> _Work task_: Please reproduce all the data exactly as written and omit the pictures.

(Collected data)
------------------------------------------------------------
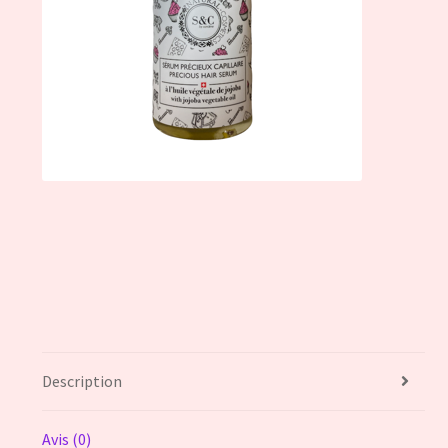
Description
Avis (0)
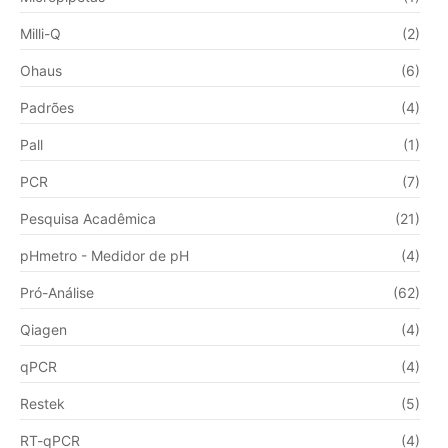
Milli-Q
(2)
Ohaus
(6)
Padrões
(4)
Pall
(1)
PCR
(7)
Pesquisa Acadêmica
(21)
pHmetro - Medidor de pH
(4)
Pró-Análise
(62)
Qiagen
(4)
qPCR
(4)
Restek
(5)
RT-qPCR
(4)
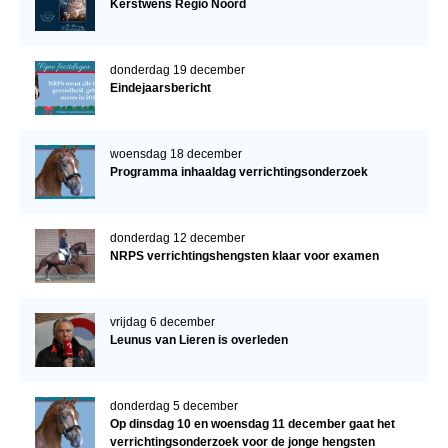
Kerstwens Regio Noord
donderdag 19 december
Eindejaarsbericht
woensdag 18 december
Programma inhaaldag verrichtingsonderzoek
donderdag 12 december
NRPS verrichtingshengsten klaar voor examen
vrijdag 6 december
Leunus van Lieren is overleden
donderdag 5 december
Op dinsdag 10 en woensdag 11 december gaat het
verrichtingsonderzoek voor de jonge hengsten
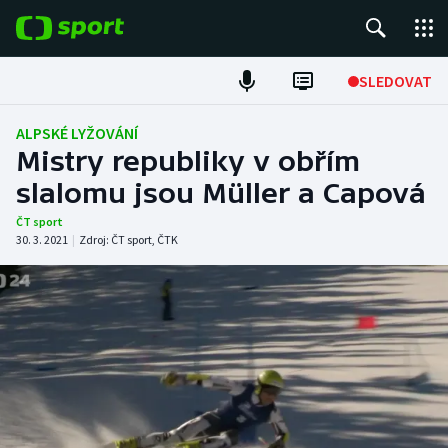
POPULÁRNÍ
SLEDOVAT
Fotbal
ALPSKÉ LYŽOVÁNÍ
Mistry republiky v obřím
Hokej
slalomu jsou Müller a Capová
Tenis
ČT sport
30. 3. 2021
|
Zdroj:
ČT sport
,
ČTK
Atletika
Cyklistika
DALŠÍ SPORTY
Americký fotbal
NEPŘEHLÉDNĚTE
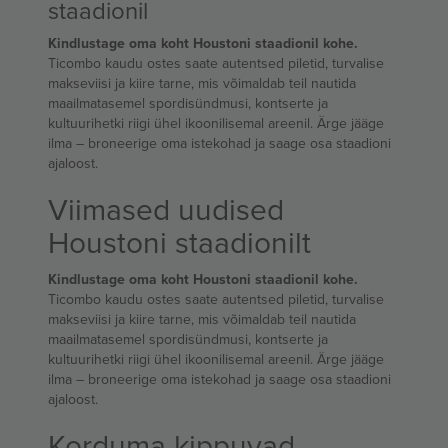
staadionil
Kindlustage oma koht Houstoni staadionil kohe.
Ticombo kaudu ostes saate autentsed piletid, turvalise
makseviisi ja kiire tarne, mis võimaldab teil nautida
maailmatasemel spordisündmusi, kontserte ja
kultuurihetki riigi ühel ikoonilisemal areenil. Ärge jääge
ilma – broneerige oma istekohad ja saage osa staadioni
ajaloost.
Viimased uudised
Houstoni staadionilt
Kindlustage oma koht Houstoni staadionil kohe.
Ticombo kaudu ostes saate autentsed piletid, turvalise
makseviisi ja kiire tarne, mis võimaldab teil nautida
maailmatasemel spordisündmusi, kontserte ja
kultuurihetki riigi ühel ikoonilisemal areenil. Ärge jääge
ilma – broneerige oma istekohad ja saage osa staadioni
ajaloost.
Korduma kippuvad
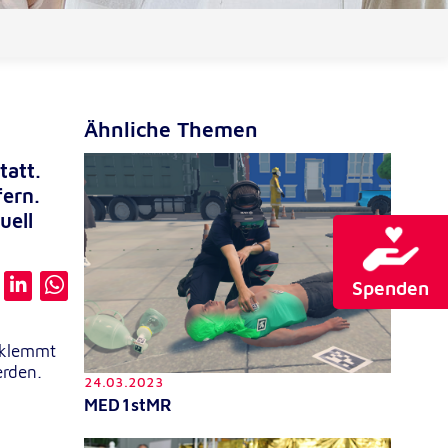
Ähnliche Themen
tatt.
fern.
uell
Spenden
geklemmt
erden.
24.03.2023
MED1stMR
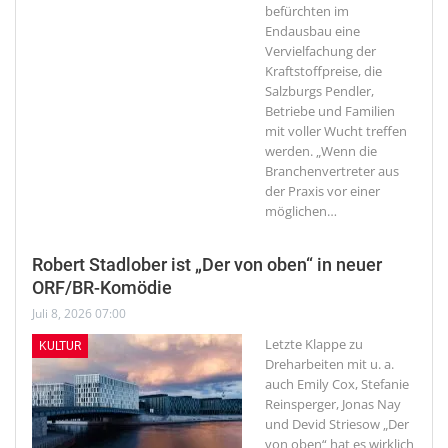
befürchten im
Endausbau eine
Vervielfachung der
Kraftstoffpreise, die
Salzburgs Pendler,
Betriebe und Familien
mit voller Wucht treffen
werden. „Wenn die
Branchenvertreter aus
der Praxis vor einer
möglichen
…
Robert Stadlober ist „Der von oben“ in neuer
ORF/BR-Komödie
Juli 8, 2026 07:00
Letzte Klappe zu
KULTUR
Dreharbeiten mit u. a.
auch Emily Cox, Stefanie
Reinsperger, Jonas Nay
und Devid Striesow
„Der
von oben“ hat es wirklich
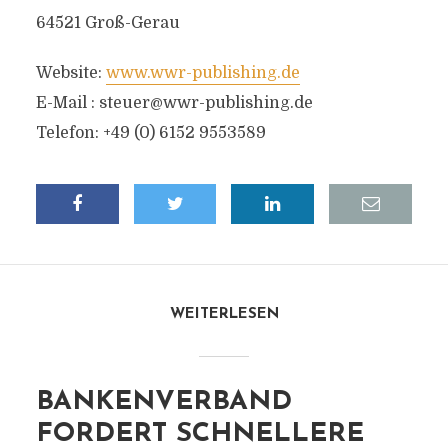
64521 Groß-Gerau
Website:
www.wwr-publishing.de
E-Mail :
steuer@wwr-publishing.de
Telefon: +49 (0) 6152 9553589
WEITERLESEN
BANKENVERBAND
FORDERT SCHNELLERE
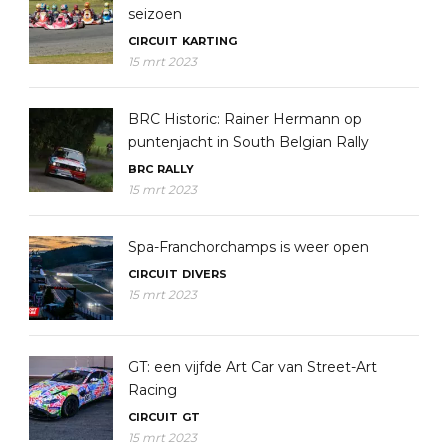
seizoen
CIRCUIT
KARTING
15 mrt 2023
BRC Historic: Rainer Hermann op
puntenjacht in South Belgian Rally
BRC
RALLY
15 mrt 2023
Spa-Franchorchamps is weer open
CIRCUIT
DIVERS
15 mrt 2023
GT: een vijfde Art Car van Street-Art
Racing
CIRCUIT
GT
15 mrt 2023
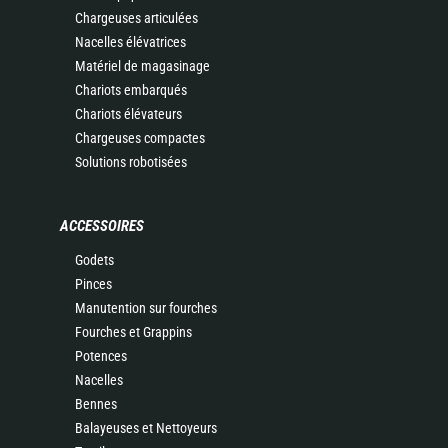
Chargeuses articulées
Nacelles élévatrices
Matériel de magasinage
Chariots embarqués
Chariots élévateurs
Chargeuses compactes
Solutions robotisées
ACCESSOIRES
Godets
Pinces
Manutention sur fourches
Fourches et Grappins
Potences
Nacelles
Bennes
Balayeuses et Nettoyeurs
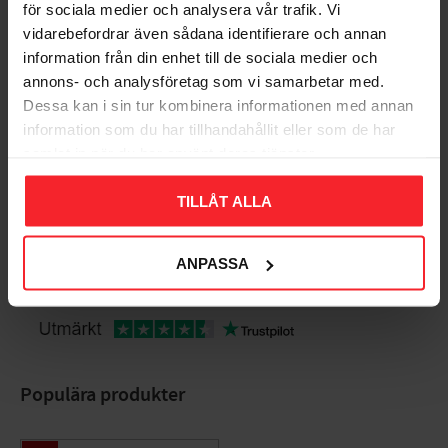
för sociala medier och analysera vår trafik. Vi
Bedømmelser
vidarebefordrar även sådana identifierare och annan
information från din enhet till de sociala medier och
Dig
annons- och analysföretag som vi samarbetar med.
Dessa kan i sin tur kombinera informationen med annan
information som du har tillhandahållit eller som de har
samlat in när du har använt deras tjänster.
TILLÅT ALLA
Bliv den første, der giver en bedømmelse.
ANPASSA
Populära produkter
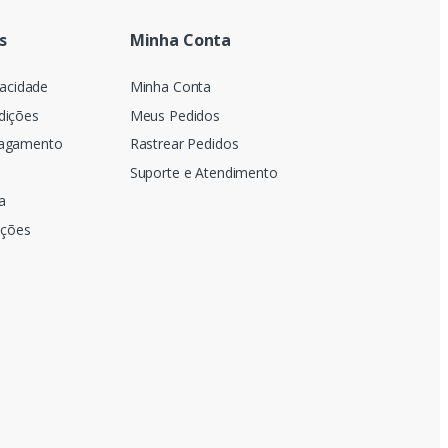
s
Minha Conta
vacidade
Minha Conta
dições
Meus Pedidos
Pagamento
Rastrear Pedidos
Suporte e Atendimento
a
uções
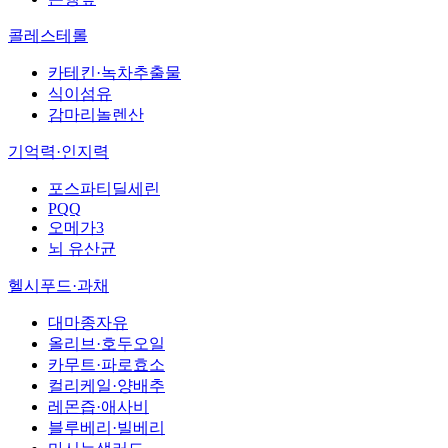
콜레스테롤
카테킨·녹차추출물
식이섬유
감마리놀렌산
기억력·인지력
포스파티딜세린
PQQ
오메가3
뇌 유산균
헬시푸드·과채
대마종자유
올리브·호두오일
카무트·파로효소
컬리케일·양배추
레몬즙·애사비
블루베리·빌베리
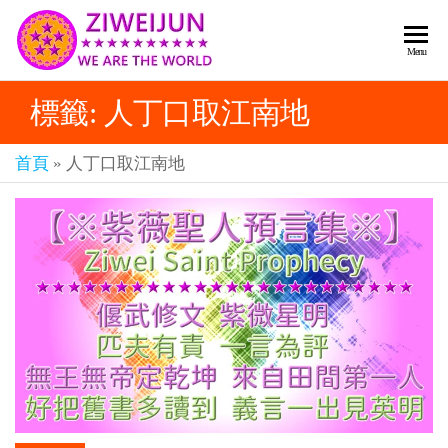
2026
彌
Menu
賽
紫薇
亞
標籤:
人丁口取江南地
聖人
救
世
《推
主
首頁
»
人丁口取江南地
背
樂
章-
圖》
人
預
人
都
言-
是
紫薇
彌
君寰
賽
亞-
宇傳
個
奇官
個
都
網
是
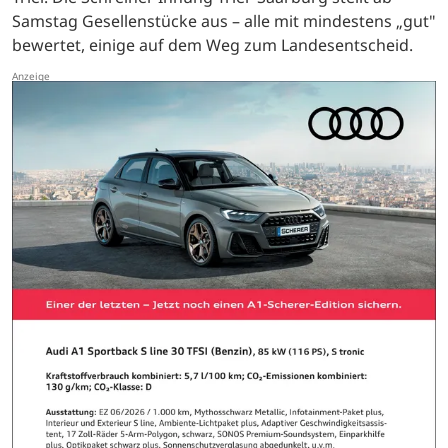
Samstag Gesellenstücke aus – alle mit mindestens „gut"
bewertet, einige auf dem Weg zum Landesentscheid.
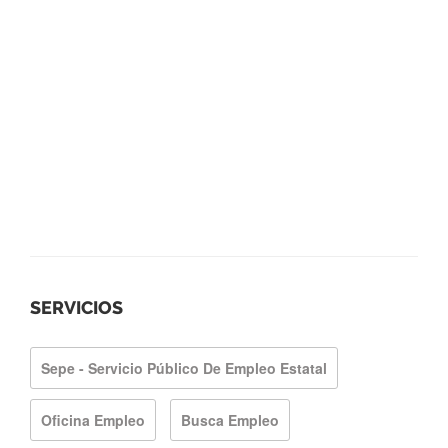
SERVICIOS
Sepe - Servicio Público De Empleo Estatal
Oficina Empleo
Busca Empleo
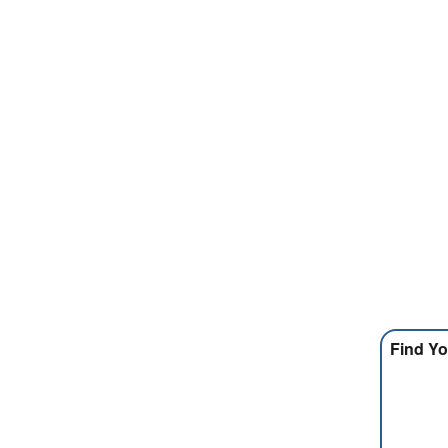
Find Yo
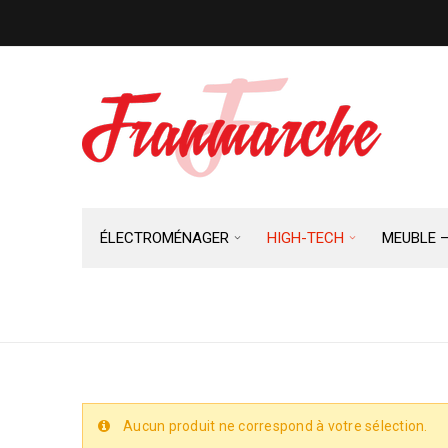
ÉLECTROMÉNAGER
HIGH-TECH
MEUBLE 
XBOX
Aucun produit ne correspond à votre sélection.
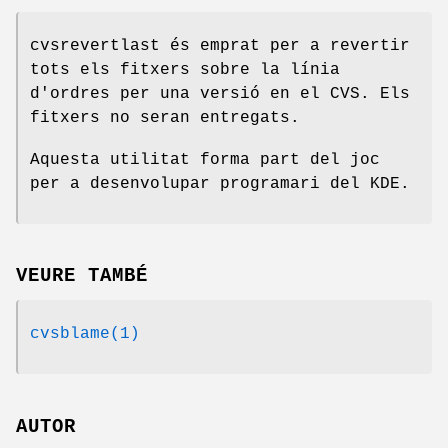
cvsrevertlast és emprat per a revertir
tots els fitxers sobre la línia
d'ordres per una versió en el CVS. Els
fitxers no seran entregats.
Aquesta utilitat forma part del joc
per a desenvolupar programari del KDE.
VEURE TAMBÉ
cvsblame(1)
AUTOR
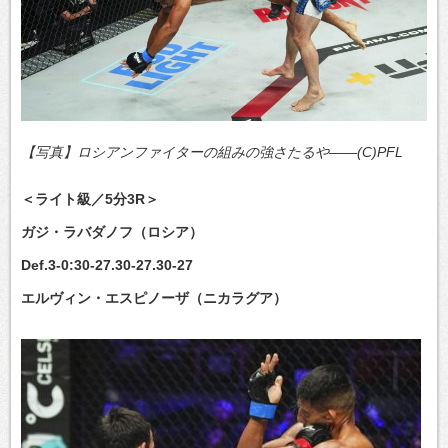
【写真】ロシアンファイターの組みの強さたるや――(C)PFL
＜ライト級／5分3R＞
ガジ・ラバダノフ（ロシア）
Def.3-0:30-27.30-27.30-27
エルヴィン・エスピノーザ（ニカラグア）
------------------------------------------------------------
> _Expected answer_:
Description
Avis (0)
Milli-Q
(2)
Ohaus
(6)
Padrões
(4)
Pall
(1)
PCR
(7)
Pesquisa Acadêmica
(21)
pHmetro - Medidor de pH
(4)
Pró-Análise
(62)
Qiagen
(4)
qPCR
(4)
Restek
(5)
RT-qPCR
(4)
Kerstwens Regio Noord
donderdag 19 december
Eindejaarsbericht
woensdag 18 december
Programma inhaaldag verrichtingsonderzoek
donderdag 12 december
NRPS verrichtingshengsten klaar voor examen
vrijdag 6 december
Leunus van Lieren is overleden
donderdag 5 december
Op dinsdag 10 en woensdag 11 december gaat het
verrichtingsonderzoek voor de jonge hengsten
POPULÁRNÍ
SLEDOVAT
Fotbal
ALPSKÉ LYŽOVÁNÍ
Mistry republiky v obřím
Hokej
slalomu jsou Müller a Capová
Tenis
ČT sport
30. 3. 2021
|
Zdroj:
ČT sport
,
ČTK
Atletika
Cyklistika
DALŠÍ SPORTY
Americký fotbal
NEPŘEHLÉDNĚTE
staadionil
Kindlustage oma koht Houstoni staadionil kohe.
Ticombo kaudu ostes saate autentsed piletid, turvalise
makseviisi ja kiire tarne, mis võimaldab teil nautida
maailmatasemel spordisündmusi, kontserte ja
kultuurihetki riigi ühel ikoonilisemal areenil. Ärge jääge
ilma – broneerige oma istekohad ja saage osa staadioni
ajaloost.
Viimased uudised
Houstoni staadionilt
Kindlustage oma koht Houstoni staadionil kohe.
Ticombo kaudu ostes saate autentsed piletid, turvalise
makseviisi ja kiire tarne, mis võimaldab teil nautida
maailmatasemel spordisündmusi, kontserte ja
kultuurihetki riigi ühel ikoonilisemal areenil. Ärge jääge
ilma – broneerige oma istekohad ja saage osa staadioni
ajaloost.
Korduma kippuvad
Ähnliche Themen
tatt.
fern.
uell
Spenden
geklemmt
erden.
24.03.2023
MED1stMR
befürchten im
Endausbau eine
Vervielfachung der
Kraftstoffpreise, die
Salzburgs Pendler,
Betriebe und Familien
mit voller Wucht treffen
werden. „Wenn die
Branchenvertreter aus
der Praxis vor einer
möglichen
…
Robert Stadlober ist „Der von oben“ in neuer
ORF/BR-Komödie
Juli 8, 2026 07:00
Letzte Klappe zu
KULTUR
Dreharbeiten mit u. a.
auch Emily Cox, Stefanie
Reinsperger, Jonas Nay
und Devid Striesow
„Der
von oben“ hat es wirklich
64521 Groß-Gerau
Website:
www.wwr-publishing.de
E-Mail :
steuer@wwr-publishing.de
Telefon: +49 (0) 6152 9553589
WEITERLESEN
BANKENVERBAND
FORDERT SCHNELLERE
seizoen
CIRCUIT
KARTING
15 mrt 2023
BRC Historic: Rainer Hermann op
puntenjacht in South Belgian Rally
BRC
RALLY
15 mrt 2023
Spa-Franchorchamps is weer open
CIRCUIT
DIVERS
15 mrt 2023
GT: een vijfde Art Car van Street-Art
Racing
CIRCUIT
GT
15 mrt 2023
Chargeuses articulées
Nacelles élévatrices
Matériel de magasinage
Chariots embarqués
Chariots élévateurs
Chargeuses compactes
Solutions robotisées
ACCESSOIRES
Godets
Pinces
Manutention sur fourches
Fourches et Grappins
Potences
Nacelles
Bennes
Balayeuses et Nettoyeurs
för sociala medier och analysera vår trafik. Vi
Bedømmelser
vidarebefordrar även sådana identifierare och annan
information från din enhet till de sociala medier och
Dig
annons- och analysföretag som vi samarbetar med.
Dessa kan i sin tur kombinera informationen med annan
information som du har tillhandahållit eller som de har
samlat in när du har använt deras tjänster.
TILLÅT ALLA
Bliv den første, der giver en bedømmelse.
ANPASSA
Populära produkter
s
Minha Conta
vacidade
Minha Conta
dições
Meus Pedidos
Pagamento
Rastrear Pedidos
Suporte e Atendimento
a
uções
콜레스테롤
카테킨·녹차추출물
식이섬유
감마리놀렌산
기억력·인지력
포스파티딜세린
PQQ
오메가3
뇌 유산균
헬시푸드·과채
대마종자유
올리브·호두오일
카무트·파로효소
컬리케일·양배추
레몬즙·애사비
블루베리·빌베리
2026
彌
Menu
賽
紫薇
亞
標籤:
人丁口取江南地
聖人
救
世
《推
主
首頁
»
人丁口取江南地
背
樂
章-
圖》
人
預
人
都
言-
是
紫薇
彌
君寰
賽
亞-
宇傳
個
奇官
個
都
網
是
Samstag Gesellenstücke aus – alle mit mindestens „gut"
bewertet, einige auf dem Weg zum Landesentscheid.
SERVICIOS
Sepe - Servicio Público De Empleo Estatal
Oficina Empleo
Busca Empleo
Find Yo
ÉLECTROMÉNAGER
HIGH-TECH
MEUBLE 
XBOX
Aucun produit ne correspond à votre sélection.
cvsrevertlast és emprat per a revertir
tots els fitxers sobre la línia
d'ordres per una versió en el CVS. Els
fitxers no seran entregats.
Aquesta utilitat forma part del joc
per a desenvolupar programari del KDE.
VEURE TAMBÉ
cvsblame(1)
AUTOR
【写真】ロシアンファイターの組みの強さたるや――(C)PFL
＜ライト級／5分3R＞
ガジ・ラバダノフ（ロシア）
Def.3-0:30-27.30-27.30-27
エルヴィン・エスピノーザ（ニカラグア）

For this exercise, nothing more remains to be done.